___ Data section ___

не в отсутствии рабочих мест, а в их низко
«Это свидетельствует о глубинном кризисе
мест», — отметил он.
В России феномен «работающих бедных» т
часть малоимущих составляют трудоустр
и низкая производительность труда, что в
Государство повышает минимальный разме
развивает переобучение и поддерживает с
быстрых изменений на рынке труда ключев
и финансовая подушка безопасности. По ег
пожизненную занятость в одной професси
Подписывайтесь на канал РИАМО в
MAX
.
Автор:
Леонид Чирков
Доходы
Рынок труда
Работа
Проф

___
___ Data section ___

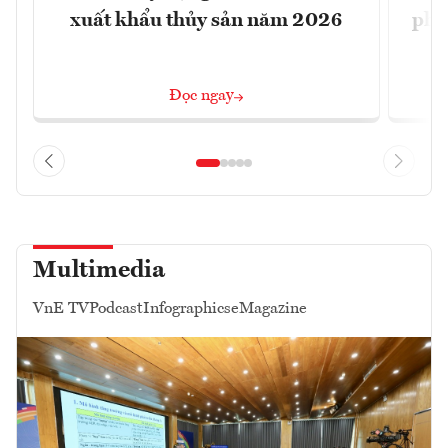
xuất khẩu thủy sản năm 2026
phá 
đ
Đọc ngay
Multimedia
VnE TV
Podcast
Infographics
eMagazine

___

### How to complete this task
Which lines above hold the string "мест"? Copy every one of them.

### Exercise result
не в отсутствии рабочих мест, а в их низко
мест», — отметил он.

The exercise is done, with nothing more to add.